Stato-mafia, Napolitano sotto attacco. Grillo: “Sua reazione è ammissione colpevolezza”. Ingroia: “Deposizione deludente. Doveva essere pubblica”.

ROMA- “Un presidente della Repubblica che fa distruggere i nastri delle conversazioni con un indagato in un processo di mafia, Nicola Mancino, e poi si rifiuta di rispondere pubblicamente (e cosa c’è di più pubblico del presidente della Repubblica?) ai giudici non si è mai visto. Cosa teme Napolitano? Più di così non potrebbe essere squalificato agli occhi dell’opinione pubblica. La sua reazione è già di per sé un’ammissione di colpevolezza”. Così Beppe Grillo, leader del Movimento 5 stelle, attacca il presidente della Repubblica, Giorgio Napolitano, all’indomani della deposizione del capo dello Stato nell’ambito del processo sulla presunta trattativa Stato-mafia.

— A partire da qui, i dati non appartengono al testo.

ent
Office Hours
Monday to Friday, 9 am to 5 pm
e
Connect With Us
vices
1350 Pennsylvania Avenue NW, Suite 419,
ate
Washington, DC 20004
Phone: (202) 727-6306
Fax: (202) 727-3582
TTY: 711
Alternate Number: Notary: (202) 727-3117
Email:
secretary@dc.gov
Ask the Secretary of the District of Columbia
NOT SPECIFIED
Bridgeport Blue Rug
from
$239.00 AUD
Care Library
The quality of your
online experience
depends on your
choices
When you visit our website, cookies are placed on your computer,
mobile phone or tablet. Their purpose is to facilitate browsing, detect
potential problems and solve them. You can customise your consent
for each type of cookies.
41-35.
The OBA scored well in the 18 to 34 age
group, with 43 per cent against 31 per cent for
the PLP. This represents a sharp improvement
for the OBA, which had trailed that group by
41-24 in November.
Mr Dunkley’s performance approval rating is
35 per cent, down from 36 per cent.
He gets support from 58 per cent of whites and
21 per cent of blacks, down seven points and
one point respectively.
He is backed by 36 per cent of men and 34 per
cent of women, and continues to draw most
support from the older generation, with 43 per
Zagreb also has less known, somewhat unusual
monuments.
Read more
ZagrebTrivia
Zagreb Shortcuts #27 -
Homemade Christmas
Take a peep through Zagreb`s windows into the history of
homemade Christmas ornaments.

Attraverso un post al veleno sul suo blog il comico genovese prosegue nel suo attacco insinuando che “forse la sua rielezione è servita proprio a questo, a metterlo in una situazione di massima sicurezza. Lo sapremo in futuro, questo è certo, troppi sono stati coinvolti nella Trattativa Stato-Mafia perché non venga alla luce la verità. qualunque essa sia”.

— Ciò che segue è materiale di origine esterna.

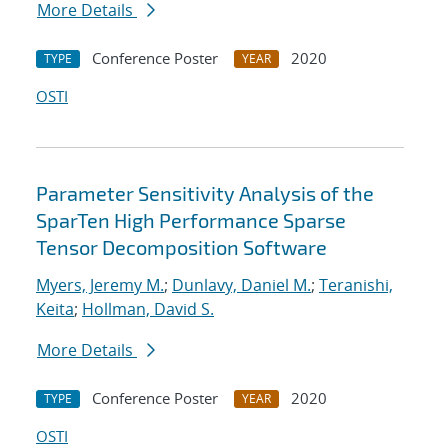
More Details
Conference Poster
2020
TYPE
YEAR
OSTI
Parameter Sensitivity Analysis of the
SparTen High Performance Sparse
Tensor Decomposition Software
Myers, Jeremy M.
;
Dunlavy, Daniel M.
;
Teranishi,
Keita
;
Hollman, David S.
More Details
Conference Poster
2020
TYPE
YEAR
OSTI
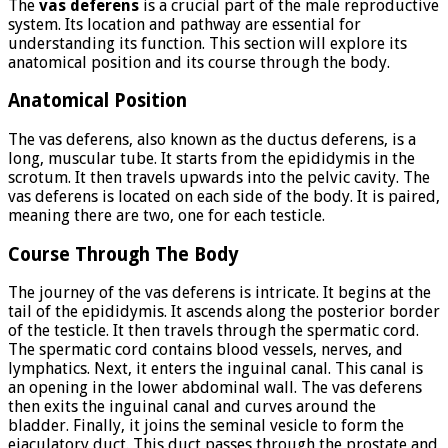
The
vas deferens
is a crucial part of the male reproductive
system. Its location and pathway are essential for
understanding its function. This section will explore its
anatomical position and its course through the body.
Anatomical Position
The vas deferens, also known as the ductus deferens, is a
long, muscular tube. It starts from the epididymis in the
scrotum. It then travels upwards into the pelvic cavity. The
vas deferens is located on each side of the body. It is paired,
meaning there are two, one for each testicle.
Course Through The Body
The journey of the vas deferens is intricate. It begins at the
tail of the epididymis. It ascends along the posterior border
of the testicle. It then travels through the spermatic cord.
The spermatic cord contains blood vessels, nerves, and
lymphatics. Next, it enters the inguinal canal. This canal is
an opening in the lower abdominal wall. The vas deferens
then exits the inguinal canal and curves around the
bladder. Finally, it joins the seminal vesicle to form the
ejaculatory duct. This duct passes through the prostate and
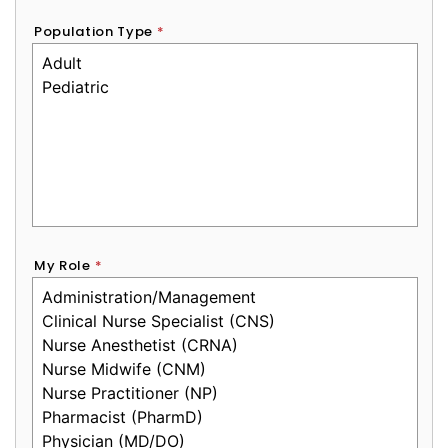
Population Type
*
My Role
*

“C’è qualcosa di inquietante nelle ripetute telefonate di Mancino, al di là del contenuto delle stesse”, aggiunge Grillo, che prosegue sottolineando che “Mancino sapeva di essere intercettato” e quindi “telefonare al Quirinale con l’insistenza con cui lo ha fatto non poteva che inguaiare Napolitano, cosa che poi è puntualmente successa, e quindi ‘ubi maior minor cessat’, l’attenzione si è spostata completamente sul presidente della Repubblica che invece sulle eventuali responsabilità di Mancino che, va ricordato, vide poco prima del suo assassinio Paolo Borsellino nel suo ufficio al Viminale (era allora ministro degli Interni) in cui era presente Bruno Contrada, condannato in seguito in via definitiva a 10 anni di carcere per concorso esterno in associazione mafiosa. Borsellino uscì dall’ufficio sconvolto e fumando due sigarette alla volta come testimoniò un suo amico/collaboratore”. “Mancino in seguito non ricordò neppure di averlo incontrato”, conclude Grillo prima di lanciare sul suo blog un sondaggio sulle domande che i giudici della Corte d’Assise di Palermo possono aver fatto al presidente della Repubblica nell’udienza di ieri al Quirinale: “Se sulle risposte di Napolitano ai giudici non sussistono dubbi – scrive – saranno state del tenore: ‘Non c’ero, se c’ero non mi sono accorto di nulla e alla mia età mi appisolo di frequente’, sono invece più interessanti le domande che possono avergli posto i giudici”.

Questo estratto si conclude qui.